§ **WHAT YOU WILL DO**
For these records, count the lines containing the word "Stellantis" and respond with the number alone.

'''

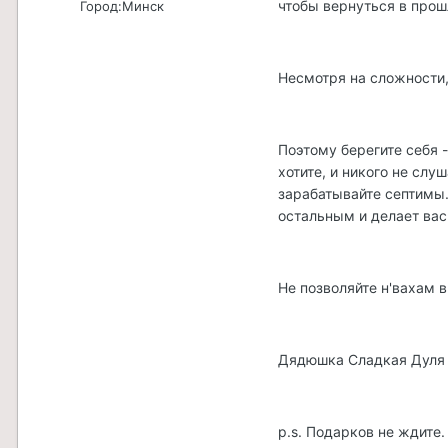
чтобы вернуться в прошл
Город:
Минск
Несмотря на сложности, 
Поэтому берегите себя 
хотите, и никого не слу
зарабатывайте септимы.
остальным и делает вас 
Не позволяйте н'вахам 
Дядюшка Сладкая Дуля л
p.s. Подарков не ждите.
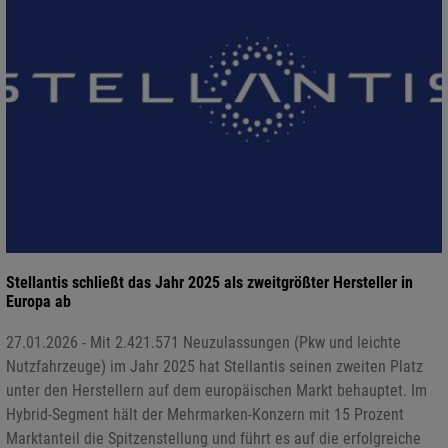
Stellantis schließt das Jahr 2025 als zweitgrößter Hersteller in
Europa ab
27.01.2026 - Mit 2.421.571 Neuzulassungen (Pkw und leichte
Nutzfahrzeuge) im Jahr 2025 hat Stellantis seinen zweiten Platz
unter den Herstellern auf dem europäischen Markt behauptet. Im
Hybrid-Segment hält der Mehrmarken-Konzern mit 15 Prozent
Marktanteil die Spitzenstellung und führt es auf die erfolgreiche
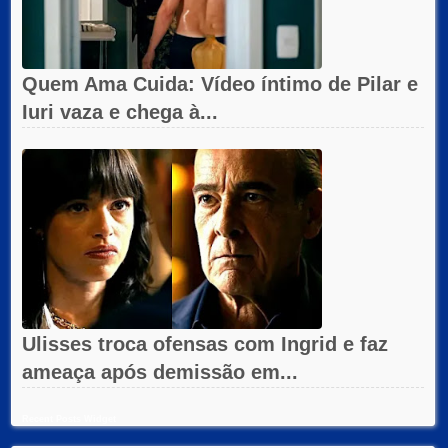
Quem Ama Cuida: Vídeo íntimo de Pilar e
Iuri vaza e chega à...
Ulisses troca ofensas com Ingrid e faz
ameaça após demissão em...
Recent Posts Widget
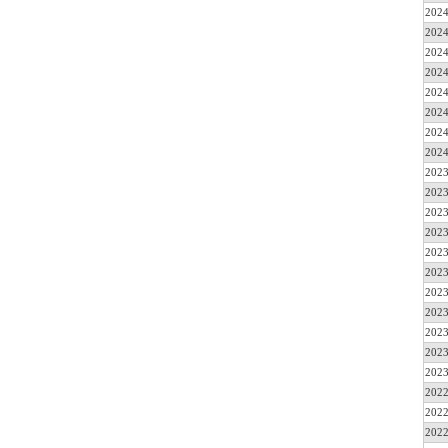
2024
2024
2024
2024
2024
2024
2024
2024
2023
2023
2023
2023
2023
2023
2023
2023
2023
2023
2023
2022
2022
2022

'''

§ **ANSWER SECTION**
2